Basic Dried Beans - cooking recipe

Ingredients
    1 lb dried beans (your favorite)
    10 cups water
Preparation
    Note: Lentils, split peas and black-eyed peas do not need to be soaked.
    Pick through the beans, discarding any discolored or shriveled beans or any foreign matter.
    Rinse well.
    Traditional Slow Soak: In a 5-quart saucepan, cover 1 pound dried beans with 10 cups water.
    Cover tightly and refrigerate 6-8 hours or overnight.
    Drain and rinse the beans.
    Hot Soak: In a 5-quart saucepan, bring 10 cups water to a boil.
    Add 1 pound dried beans and return to a boil.
    Remove from the heat; cover tightly and set aside at room temperature 2-3 hours.
    Drain and rinse the beans.
    Quick Soak: In a 5-quart saucepan, bring 10 cups water to a boil.
    Add 1 pound dried beans and return to a boil; let boil 2-3 minutes.
    Cover tightly and set aside at room temperature 1 hour.
    Drain and rinse the beans.
    Gas-Free Soak: (The best method for gas-free beans, developed by the California Dry Bean Advisory Board.) In a 5-quart sauce- pan, place 1 pound of beans in 10 or more cups of boiling water; boil for 2-3 minutes, cover and set aside overnight.
    By morning, 75 to 90 percent of the indigestible sugars will have dissolved into the soaking water.
    Drain, then rinse the beans thoroughly before cooking them.
    COOKING BEANS: When cooking beans, do not add salt or acidic ingredients, like vinegar, tomatoes or juice- which slow the cooking substantially; add these ingredients when the beans are just tender.
    Cooking times vary with the types of beans used but also may vary with their age.
    Beans are done when they can be easily mashed between two fingers or with a fork.

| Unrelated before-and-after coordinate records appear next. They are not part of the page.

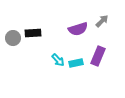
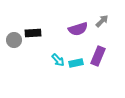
gray circle: moved 1 px right, 2 px down
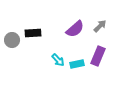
gray arrow: moved 2 px left, 5 px down
purple semicircle: moved 3 px left; rotated 24 degrees counterclockwise
gray circle: moved 2 px left
cyan rectangle: moved 1 px right, 1 px down
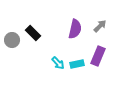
purple semicircle: rotated 36 degrees counterclockwise
black rectangle: rotated 49 degrees clockwise
cyan arrow: moved 3 px down
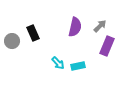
purple semicircle: moved 2 px up
black rectangle: rotated 21 degrees clockwise
gray circle: moved 1 px down
purple rectangle: moved 9 px right, 10 px up
cyan rectangle: moved 1 px right, 2 px down
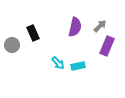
gray circle: moved 4 px down
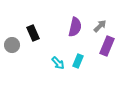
cyan rectangle: moved 5 px up; rotated 56 degrees counterclockwise
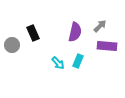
purple semicircle: moved 5 px down
purple rectangle: rotated 72 degrees clockwise
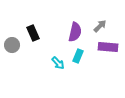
purple rectangle: moved 1 px right, 1 px down
cyan rectangle: moved 5 px up
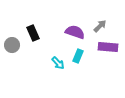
purple semicircle: rotated 84 degrees counterclockwise
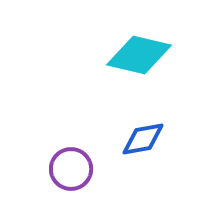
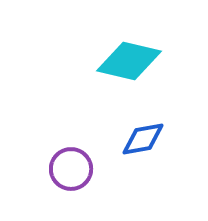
cyan diamond: moved 10 px left, 6 px down
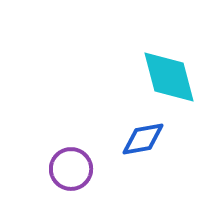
cyan diamond: moved 40 px right, 16 px down; rotated 62 degrees clockwise
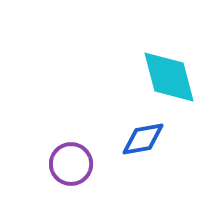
purple circle: moved 5 px up
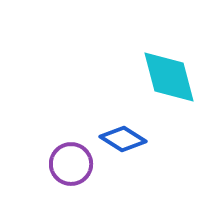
blue diamond: moved 20 px left; rotated 42 degrees clockwise
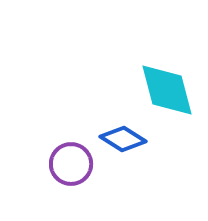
cyan diamond: moved 2 px left, 13 px down
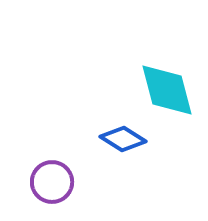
purple circle: moved 19 px left, 18 px down
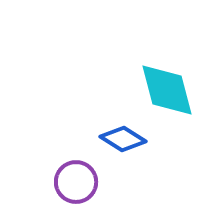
purple circle: moved 24 px right
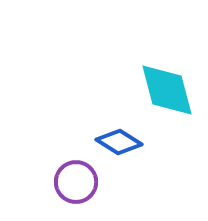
blue diamond: moved 4 px left, 3 px down
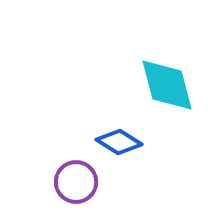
cyan diamond: moved 5 px up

    Always test a few beans in case they have not cooked evenly.
    Return the soaked, rinsed beans to the 5-quart saucepan.
    Cover the beans with 3 times their volume of water.

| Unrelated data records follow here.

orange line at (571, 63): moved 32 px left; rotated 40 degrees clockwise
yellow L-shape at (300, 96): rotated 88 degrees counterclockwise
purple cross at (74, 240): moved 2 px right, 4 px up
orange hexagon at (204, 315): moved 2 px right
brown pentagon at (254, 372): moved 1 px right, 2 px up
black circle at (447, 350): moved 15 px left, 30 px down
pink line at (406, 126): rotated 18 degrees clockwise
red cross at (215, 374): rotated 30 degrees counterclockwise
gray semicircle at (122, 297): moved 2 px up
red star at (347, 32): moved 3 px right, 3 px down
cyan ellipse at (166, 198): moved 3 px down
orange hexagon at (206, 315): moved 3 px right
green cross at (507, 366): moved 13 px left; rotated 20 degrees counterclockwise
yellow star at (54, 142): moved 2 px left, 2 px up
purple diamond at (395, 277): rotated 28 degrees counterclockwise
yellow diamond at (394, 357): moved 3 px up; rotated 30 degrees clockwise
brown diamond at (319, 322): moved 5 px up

    Add herbs or spices (not salt), as desired.
    Bring to a boil; reduce the heat and simmer gently, uncovered, stirring occasionally, until tender (the time will depend on the type of bean, but start checking after 45-60 minutes).
    Do not boil them since this will break the skins.

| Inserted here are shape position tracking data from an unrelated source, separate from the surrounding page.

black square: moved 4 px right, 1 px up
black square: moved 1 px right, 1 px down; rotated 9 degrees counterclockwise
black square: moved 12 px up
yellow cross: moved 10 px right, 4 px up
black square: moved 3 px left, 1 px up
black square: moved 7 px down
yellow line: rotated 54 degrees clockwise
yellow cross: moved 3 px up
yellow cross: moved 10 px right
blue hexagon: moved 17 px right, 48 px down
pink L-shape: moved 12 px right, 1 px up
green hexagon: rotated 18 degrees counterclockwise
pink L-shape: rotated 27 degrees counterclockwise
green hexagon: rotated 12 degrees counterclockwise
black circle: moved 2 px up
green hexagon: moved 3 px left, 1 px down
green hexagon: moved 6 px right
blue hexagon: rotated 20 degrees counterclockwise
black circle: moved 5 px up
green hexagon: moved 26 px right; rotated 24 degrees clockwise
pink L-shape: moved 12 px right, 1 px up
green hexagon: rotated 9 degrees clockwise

    Check the level of the water and add more if it gets low.
    When the beans are tender, drain and use in recipes; or for later use, immerse them in cold water until cool, then drain well and freeze in 1- to 2-cup packages.
    One pound of dried beans will yield about 5 or 6 cups cooked beans.
    PRESSURE COOKING: This is one of the quickest ways to cook beans.
    After you've soaked 1/2 pound of beans, place them in a 4-quart pressure cooker with 4 cups water.
    Cook at 15 pounds pressure following the manufacturer's directions for the type of legume you are cooking.